Retailers and restaurant groups are sounding the alarm on the UK jobs market, as applicants surge for waning numbers of vacancies while employers shrink their workforces and cut staff hours.

Next chief executive Lord Simon Wolfson last week warned of growing pressure on jobs as Labour’s sweeping overhaul of workers’ rights threatens added complexity for employers on top of the rise in costs after last year’s Budget.

The FTSE 100 retailer said that while its vacancies had fallen 35 per cent over the past two years, the number of applications per job had soared 76 per cent.

Wolfson said that while he did not expect a big employment shock, it was becoming harder for people to enter the workforce or change jobs.

“Almost every industry is just becoming slightly more mechanised, introducing AI, inducing productivity measures in response to rising costs . . . My guess is that the effect is going to be felt the most by those seeking to enter the workforce or move jobs.”

Sir Tim Martin, founder and chair of Wetherspoons, said Wolfson was “spot on” and his pub chain was also experiencing a sharp rise in job applications.

“One pub manager said that a part-time afternoon shift had got a hundred applications,” he said. “There are a lot of people looking for work.”

Martin said the government’s “policies that were meant to help working people risk hurting the people they want to help”.

Hospitality and retail businesses are bearing the brunt of tax and minimum wage increases and new workers’ rights that drive up labour costs particularly sharply in sectors with large numbers of low-wage, part-time young workers.

Job losses in these two sectors account for most of the 145,000 fall in payroll employment recorded since the minimum wage changes and rise in employers’ national insurance contributions were announced last October.

Official data published last week suggests the overall UK labour market is starting to stabilise, with both payroll employment and vacancies steadying in August following a sustained period of decline.

Unemployment remains relatively contained at 4.7 per cent, redundancies are close to pre-pandemic norms and the Bank of England now sees “less of an immediate risk that the labour market would loosen very rapidly”.

But Kate Nicholls, chair of the UKHospitality trade body, said the industry’s workforce had dropped by 10,000 people in the past month alone and that businesses were not keeping on summer staff. “Two-thirds of members say they are reducing staff hours and headcount largely due to national insurance, anticipation of further national living wage rises and uncertainty around the Employment Rights Bill.”
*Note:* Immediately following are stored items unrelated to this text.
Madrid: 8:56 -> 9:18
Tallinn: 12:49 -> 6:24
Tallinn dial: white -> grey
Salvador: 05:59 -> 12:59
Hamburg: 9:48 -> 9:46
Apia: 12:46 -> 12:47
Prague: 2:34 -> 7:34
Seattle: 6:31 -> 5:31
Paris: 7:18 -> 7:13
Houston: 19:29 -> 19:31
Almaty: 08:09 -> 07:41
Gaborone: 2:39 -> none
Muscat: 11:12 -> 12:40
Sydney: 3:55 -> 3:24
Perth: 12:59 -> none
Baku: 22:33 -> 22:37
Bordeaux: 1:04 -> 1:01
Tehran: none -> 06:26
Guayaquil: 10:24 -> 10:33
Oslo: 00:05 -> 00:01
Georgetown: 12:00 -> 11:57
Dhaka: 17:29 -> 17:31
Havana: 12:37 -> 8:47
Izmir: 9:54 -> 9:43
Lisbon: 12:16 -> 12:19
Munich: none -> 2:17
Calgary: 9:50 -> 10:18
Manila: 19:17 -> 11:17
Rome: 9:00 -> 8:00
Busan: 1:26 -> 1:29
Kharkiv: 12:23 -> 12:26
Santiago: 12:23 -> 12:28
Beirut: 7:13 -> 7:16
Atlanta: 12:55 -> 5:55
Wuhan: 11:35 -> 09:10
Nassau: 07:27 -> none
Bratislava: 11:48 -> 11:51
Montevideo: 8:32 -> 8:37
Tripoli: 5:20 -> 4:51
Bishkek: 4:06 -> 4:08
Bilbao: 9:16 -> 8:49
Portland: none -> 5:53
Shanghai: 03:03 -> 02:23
The reforms encompassed by the bill — including day one protection against unfair dismissal, a new right to guaranteed hours and an extension of statutory sick pay — will have a disproportionate effect in hospitality, where many workers are on zero or low hours contracts.
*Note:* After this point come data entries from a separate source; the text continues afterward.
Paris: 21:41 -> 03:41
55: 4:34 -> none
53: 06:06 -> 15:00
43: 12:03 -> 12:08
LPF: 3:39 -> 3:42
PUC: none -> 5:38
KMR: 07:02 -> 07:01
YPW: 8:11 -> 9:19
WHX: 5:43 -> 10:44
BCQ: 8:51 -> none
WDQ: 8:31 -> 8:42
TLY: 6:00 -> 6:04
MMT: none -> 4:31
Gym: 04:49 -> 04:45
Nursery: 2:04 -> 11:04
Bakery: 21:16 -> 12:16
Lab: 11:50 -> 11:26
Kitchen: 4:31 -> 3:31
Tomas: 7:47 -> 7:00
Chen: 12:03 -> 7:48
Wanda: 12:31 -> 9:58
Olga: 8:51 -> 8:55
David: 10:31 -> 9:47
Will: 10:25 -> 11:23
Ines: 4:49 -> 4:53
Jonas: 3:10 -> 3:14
The British Retail Consortium has highlighted that there are 97,000 fewer jobs in retail than last year, while vacancy rates are also dropping.

Helen Dickinson, chief executive, said it was “vital that the chancellor’s autumn Budget does not increase costs to the high street further, or else it will be working people who will pay the price as local, flexible jobs are lost, and the cost of living continues to rise”.
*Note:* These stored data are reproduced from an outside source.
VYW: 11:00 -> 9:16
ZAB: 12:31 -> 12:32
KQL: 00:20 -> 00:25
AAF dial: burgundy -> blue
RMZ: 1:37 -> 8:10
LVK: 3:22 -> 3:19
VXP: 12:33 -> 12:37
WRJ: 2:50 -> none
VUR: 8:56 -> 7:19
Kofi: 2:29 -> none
The number of vacancies in the UK between June and August was 119,000 lower than a year ago, according to the Office for National Statistics.

Andrew Murphy, chief executive of toy chain The Entertainer, which will soon be transferred into a trust owned by its 1,900 employees, said the official data was masking the pain in the jobs market because many businesses were slashing hours rather than jobs.

“We still need people in stores but maybe that person was doing 20 hours before and now they are only doing 12,” he said. “We have had to cut 20 per cent of hours in 70 of our smaller stores”

Murphy also blamed last October’s Budget for increasing the burden on employers.

“It’s the law of physics,” he said. “Businesses have to look at every way they can reduce staffing costs, either by taking out job tasks, cutting hours, outsourcing or automating.”

He added that the government’s move to increase national insurance contributions and lower thresholds at which companies start paying the tax “took the biscuit . . . The government has made the error of seeing everything in isolation, rather than realising the pain all these measures cause. It will push some retailers under.”

Spencer Craig, founder of London-based coffee chain Pure, said that “for every job we advertise — whether that’s a barista, a store manager or marketing manager — we get 500 applicants. Two years ago that was about 50 applicants. It’s a tough market for people to find a job at all. We’re also seeing a lot more senior people applying for junior roles”.

Craig said Pure had started cutting staffing hours as soon as the Budget came in, and that Labour’s measures amounted to “bizarre policy — it’s anti-employment”.

“For a government that wants to get people off the welfare bill and into employment and achieve growth, the Employment Rights Bill makes it even harder to employ people”.

MPs last week voted against amendments to the Employment Rights Bill passed by the House of Lords before the summer recess that would have addressed some of employers’ concerns about the new day one right to protection against unfair dismissal and a right to guaranteed hours.

The government’s own impact assessment suggested the bill would impose £5bn in annual costs on the corporate world.

However, crucial details of many of the key measures — including how the new right to guaranteed hours will work and who will be eligible — will be settled only through regulation once the bill has become law.